(Transcribed page contents)

====

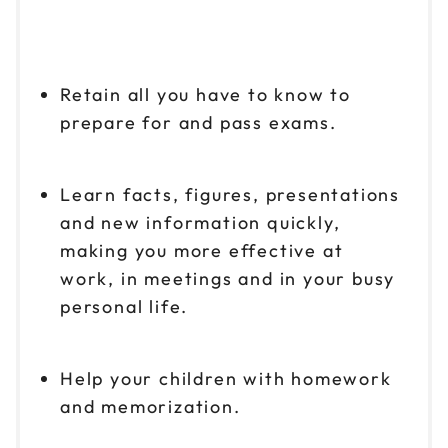
Retain all you have to know to
prepare for and pass exams.
Learn facts, figures, presentations
and new information quickly,
making you more effective at
work, in meetings and in your busy
personal life.
Help your children with homework
and memorization.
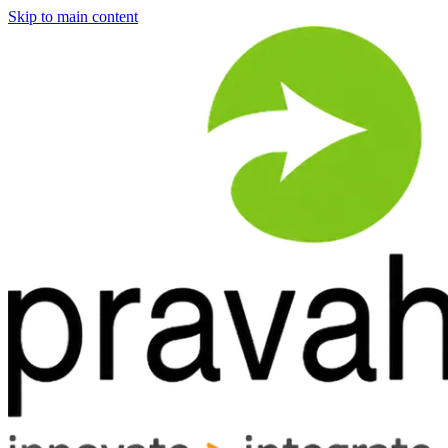
Skip to main content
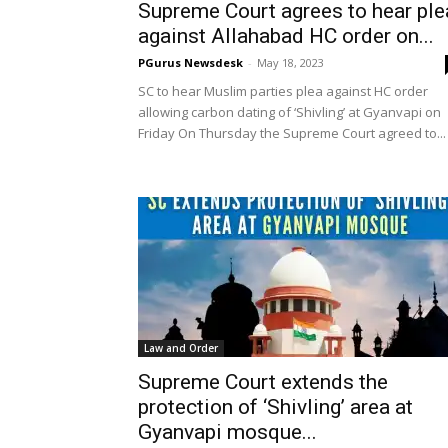
Supreme Court agrees to hear ple
against Allahabad HC order on...
PGurus Newsdesk
-
May 18, 2023
SC to hear Muslim parties plea against HC order
allowing carbon dating of ‘Shivling’ at Gyanvapi on
Friday On Thursday the Supreme Court agreed to...
Law and Order
Supreme Court extends the
protection of ‘Shivling’ area at
Gyanvapi mosque...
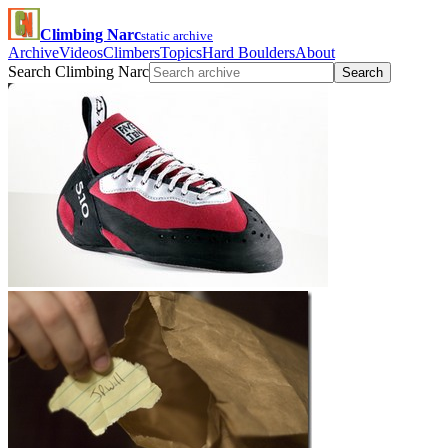
Climbing Narc
static archive
Archive
Videos
Climbers
Topics
Hard Boulders
About
Search Climbing Narc
Search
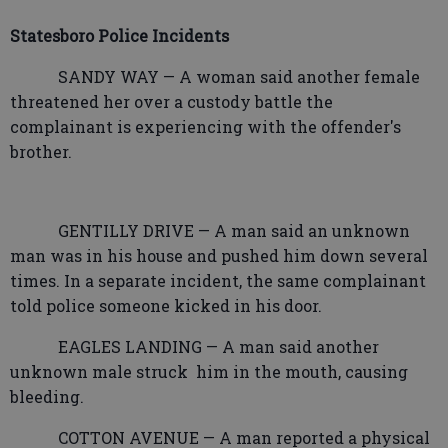
Statesboro Police Incidents
SANDY WAY — A woman said another female
threatened her over a custody battle the
complainant is experiencing with the offender's
brother.
GENTILLY DRIVE — A man said an unknown
man was in his house and pushed him down several
times. In a separate incident, the same complainant
told police someone kicked in his door.
EAGLES LANDING — A man said another
unknown male struck
him in the mouth, causing
bleeding.
COTTON AVENUE — A man reported a physical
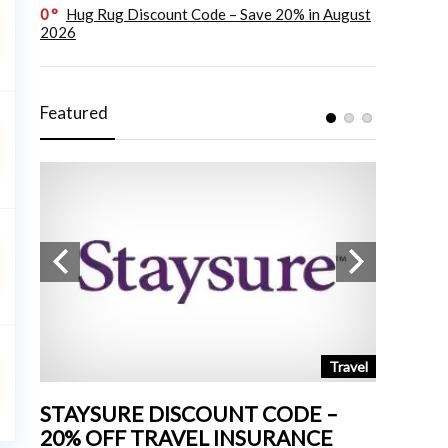
0
Hug Rug Discount Code – Save 20% in August
2026
Featured
tchen
Travel
STAYSURE DISCOUNT CODE –
LAND 
20% OFF TRAVEL INSURANCE
UP TO 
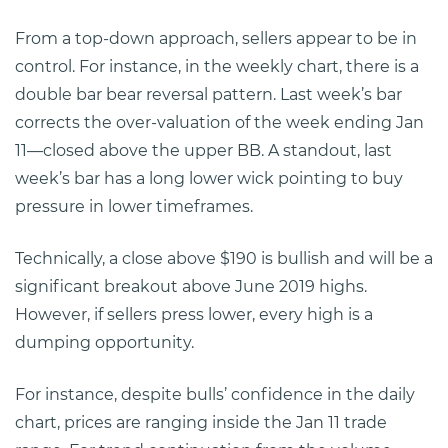
From a top-down approach, sellers appear to be in
control. For instance, in the weekly chart, there is a
double bar bear reversal pattern. Last week’s bar
corrects the over-valuation of the week ending Jan
11—closed above the upper BB. A standout, last
week’s bar has a long lower wick pointing to buy
pressure in lower timeframes.
Technically, a close above $190 is bullish and will be a
significant breakout above June 2019 highs.
However, if sellers press lower, every high is a
dumping opportunity.
For instance, despite bulls’ confidence in the daily
chart, prices are ranging inside the Jan 11 trade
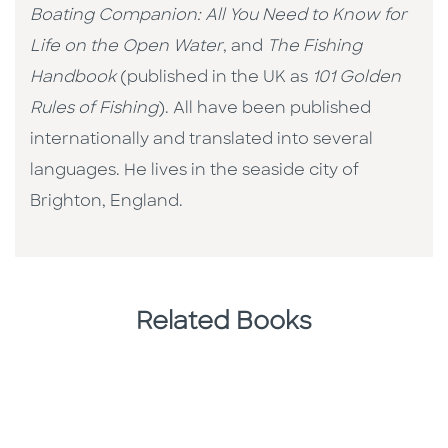
Boating Companion: All You Need to Know for
Life on the Open Water
, and
The Fishing
Handbook
(published in the UK as
101 Golden
Rules of Fishing
). All have been published
internationally and translated into several
languages. He lives in the seaside city of
Brighton, England.
Related Books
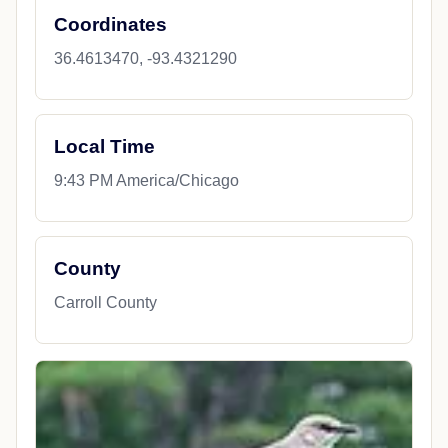
Coordinates
36.4613470, -93.4321290
Local Time
9:43 PM America/Chicago
County
Carroll County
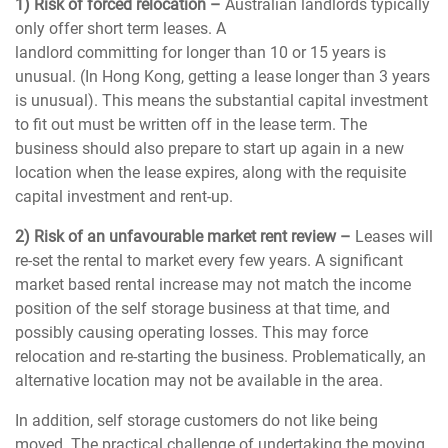
1) Risk of forced relocation –
Australian landlords typically
only offer short term leases. A
landlord committing for longer than 10 or 15 years is
unusual. (In Hong Kong, getting a lease longer than 3 years
is unusual). This means the substantial capital investment
to fit out must be written off in the lease term. The
business should also prepare to start up again in a new
location when the lease expires, along with the requisite
capital investment and rent-up.
2) Risk of an unfavourable market rent review –
Leases will
re-set the rental to market every few years. A significant
market based rental increase may not match the income
position of the self storage business at that time, and
possibly causing operating losses. This may force
relocation and re-starting the business. Problematically, an
alternative location may not be available in the area.
In addition, self storage customers do not like being
moved. The practical challenge of undertaking the moving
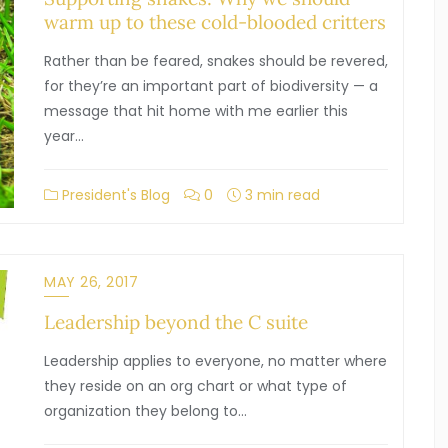
warm up to these cold-blooded critters
Rather than be feared, snakes should be revered,
for they’re an important part of biodiversity — a
message that hit home with me earlier this
year…
President's Blog
0
3 min read
MAY 26, 2017
Leadership beyond the C suite
Leadership applies to everyone, no matter where
they reside on an org chart or what type of
organization they belong to…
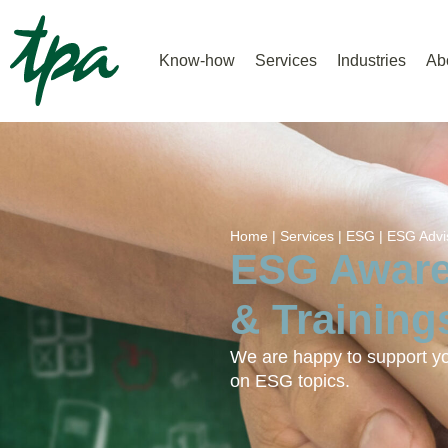
Know-how
Services
Industries
Ab
Home |
Services |
ESG |
ESG Advi
ESG Aware
& Training
We are happy to support you
on ESG topics.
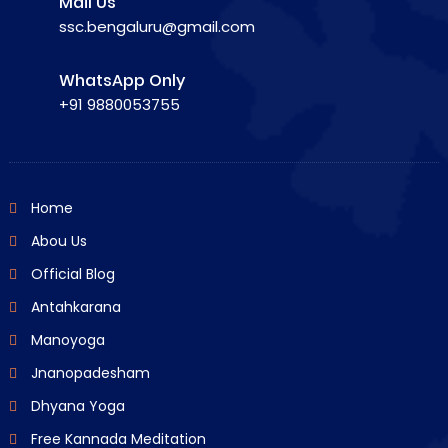
Mail Us
ssc.bengaluru@gmail.com
WhatsApp Only
+91 9880053755
Home
Abou Us
Official Blog
Antahkarana
Manoyoga
Jnanopadesham
Dhyana Yoga
Free Kannada Meditation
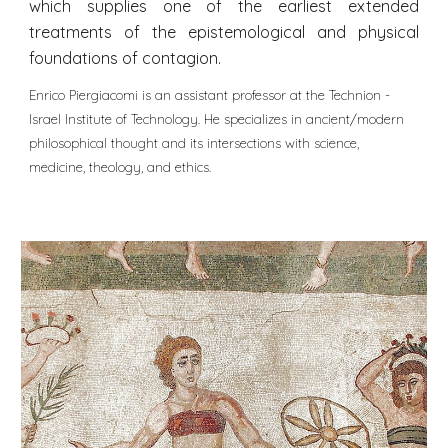
which supplies one of the earliest extended
treatments of the epistemological and physical
foundations of contagion.
Enrico Piergiacomi is an assistant professor at the Technion -
Israel Institute of Technology. He specializes in ancient/modern
philosophical thought and its intersections with science,
medicine, theology, and ethics.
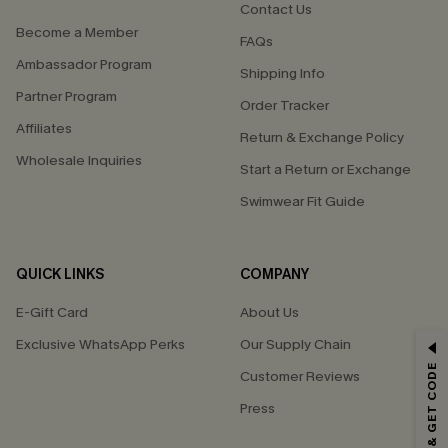
Contact Us
Become a Member
FAQs
Ambassador Program
Shipping Info
Partner Program
Order Tracker
Affiliates
Return & Exchange Policy
Wholesale Inquiries
Start a Return or Exchange
Swimwear Fit Guide
QUICK LINKS
COMPANY
E-Gift Card
About Us
Exclusive WhatsApp Perks
Our Supply Chain
GET 15% OFF
SUBSCRIBE & GET CODE
Customer Reviews
Email Subscribers Get 15% Off No Min.
Press
*One code per order. Each code valid once.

====

■ Problem description:
Please give the number of lines in the entries that contain the word "Court", and nothing besides it.

■ Answer space:
3